Language is his thing, especially language processing by computers. Salim Salmi did his master's at TU Delft, where he was looking for a graduation project in the field of language processing. 'I could see that there would be a big step forward in that area,' he says.
He ended up at the 113 Suicide Prevention Foundation, which was looking for students to help develop a tool to support counsellors. 113 is a helpline for people who are thinking about suicide. It's a safe place for them to express their feelings and concerns anonymously, with the goal of preventing suicide. In 2023, the helpline received almost 185,000 calls and chats, which is 21.5% more than the previous year.

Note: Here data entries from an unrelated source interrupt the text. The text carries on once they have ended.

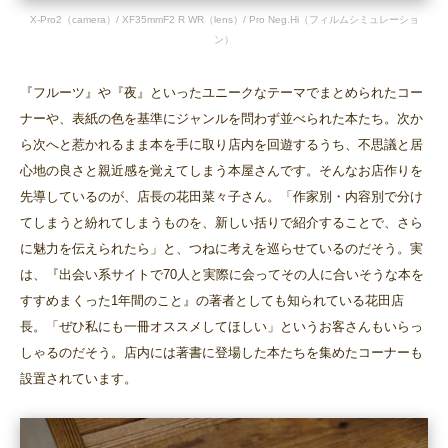
X-Pro2（camera）/ XF35mmF2 R WR（lens）/ Pro Neg.Hi（フィルムシミュレーショ
ン）
『フルーツ』や『夜』といったユニークなテーマでまとめられたコー
ナーや、表紙の色を基準にジャンルを問わず並べられた本たち。次か
ら次へと惹かれるまま本を手に取り店内を回遊するうち、不思議と居
心地の良さと親近感を覚えてしまう本屋さんです。そんなお店作りを
先導しているのが、店長の花田菜々子さん。「作家別・内容別で分け
てしまうと紛れてしまうものを、新しい括りで紹介することで、さら
に魅力を伝えられたら」と、つねに考えを巡らせているのだそう。実
は、『出会い系サイトで70人と実際に会ってその人に合いそうな本を
すすめまくった1年間のこと』の著者としても知られている花田店
長。「ぜひ私にも一冊オススメしてほしい」というお客さんもいらっ
しゃるのだそう。店内には著書に登場した本たちを集めたコーナーも
設置されています。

Salmi accompanied counsellors and chatted with them about their work to find out where he could be of help. The idea for the tool to support them eventually led to the offer of a PhD position. On 4 December he defended his thesis at Vrije Universiteit Amsterdam.
Quality of conversations
"One of the main things we wanted to figure out was how we could measure the effectiveness of the 113 helpline", says the researcher, who conducted his research at CWI. This was an immediate challenge "because we have a lot of text data, but we can't link it to outcomes. As people contact us anonymously, we don't know how they got on after the interview. So we asked them to fill in a questionnaire before and after the interview. That list looks at the presence of characteristics that might indicate suicidal behaviour. This gives us a score. 'Do we see a change in that after the interview?'
By gathering this data over time, we can see which conversations lead to a positive outcome and which don't. Salmi used this info to train an AI model that tries to figure out which parts of the conversation are helpful and which aren't. “Normally, these types of models are a bit of a mystery. As a researcher, you have no idea how they come to a particular conclusion. By breaking down the chat conversations into fairly simple sentences, I can see which sentences, according to the model, influenced the outcome of a conversation in hindsight. This isn't a definitive measure of whether someone was helped, but it does give an idea.
Digital assistant
Salmi uses machine learning (ML) and natural language processing (NLP) for his PhD research. NLP is a subfield of AI that focuses on the interaction between computers and human language. It is all about building models and algorithms that help computers understand, interpret and generate human language. ChatGPT is a well-known example of this.
Now that Salmi had a model that could assess conversations with social workers, it was time to develop a digital assistant that could give suggestions during a 113 chat conversation. The model looks for relevant examples in its database and suggests a text that it thinks might be useful for the chat in progress. So, helpers are shown examples of actual conversations.
"They also find that very important", Salmi knows. Before he developed his tool, he asked 113 staff members which they would prefer: tailored AI help where you don't know where the information comes from, or a less specific suggestion in the form of a previous conversation similar to the one you're having now. "The majority wanted to look at real conversations from real helpers", he says.
Tough conversations
This tool was put through its paces in extensive testing. First, with a group of 24 counsellors. Then, in a randomised study, where 27 counsellors were given the tool and 21 were not. "They decided for themselves when to use the assistant and what to do with the suggestions", says Salmi. The results showed: "Conversations with this AI tool were slightly shorter on average. When it comes to self-efficacy – the belief in your own ability to do a task well – the social workers said there wasn't much difference. They mostly picked the AI assistant for tough conversations where they didn't know how to get through to the other person properly.
Aid workers who had the option of either no help, an AI tool or help from an experienced expert picked the expert first and then the tool. "Since you can't always count on an experienced colleague being around, the tool can be a great backup", Salmi says.
Always a human being
"Ten years ago, it would not have been possible to create such a tool", the PhD student knows. "Understanding and interpreting language was always the biggest challenge for AI models. They struggle to understand what you're trying to say. 'But there's been a lot of progress in this area recently."
Master's student Mathijs Pellemans demonstrated that the tool can also be used to apply certain conversation techniques. For instance, 113 aid workers have been trained in a technique called motivational interviewing. The tool can give them a helping hand and get them started using this technique.
The next step is to expand the model from 113 chats to phone calls. Now that he's finished his PhD, Salmi is starting a new project: looking into whether he can add his tool to the platform people use to ask for help at 113.
His goal is to create a 'ChatGPT-like' model that can be used in real-time conversations to provide tailored advice. He believes this is the future. However, he wants to emphasize that there will always be a human mediator between the AI and the person seeking help from 113.